Hacking on this Code

I’m always open to contributions from others provided that the are not completely worthless. I do request that you follow a few basic rules though.

  • (Almost) All code is tested: if you think that your contributions do not require tests for whatever reason, please justify it.

  • All tests pass. This is non-negotiable. If you cannot get a particular test case to pass. Submit the PR on github and we can probably work through it. What I won’t do is accept code that breaks a pile of tests without any effort to fix them. Run env/bin/tox to run the tests.

  • Features are documented. I use sphinx for all documentation. Edit the documentation sources as required and make sure that running python setup.py build_sphinx produces something reasonable.

I apologize for being pretty opinionated about this but code quality doesn’t disappear suddenly, it continually degrades. This set of minimum requirements is my attempt to help prevent quality issues.

Getting Started

Congratulations for not being immediately put off by my attitude ;) Let’s get started. First thing is to create a new sandbox for you to play in. If you are using Python 3.4 or newer, use pyvenv env to create a new virtual environment in the env directory. Otherwise, install virtualenv and run virtualenv env to create the environment.

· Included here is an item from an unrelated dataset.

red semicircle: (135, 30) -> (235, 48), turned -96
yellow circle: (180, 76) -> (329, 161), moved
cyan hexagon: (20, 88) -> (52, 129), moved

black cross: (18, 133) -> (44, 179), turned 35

PLEASE DO NOT USE SUDO! DO NOT INSTALL INTO YOUR SYSTEM ENVIRONMENT!!

If you did not chuckle at the previous line, then you really do need to pay careful attention to it. Use virtual environments for developing code.

Once you have an environment, install the requirements listed in dev-requirements.txt. This is a pip-formatted requirements file that will pull in packages that the code depends on as well as packages required to test, document, and generally hack on the code base.

TL;DR

$ python3 -mvenv env
$ env/bin/pip install -r dev-requirements.txt

Running Tests

Tests are written using the standard unittest package and run using nose and tox.

$ env/bin/tox

Documentation

All documentation is written in ReStructuredText with HTML generated by the sphinx utility.

$ env/bin/python setup.py build_sphinx

The HTML output is written to build/sphinx/html.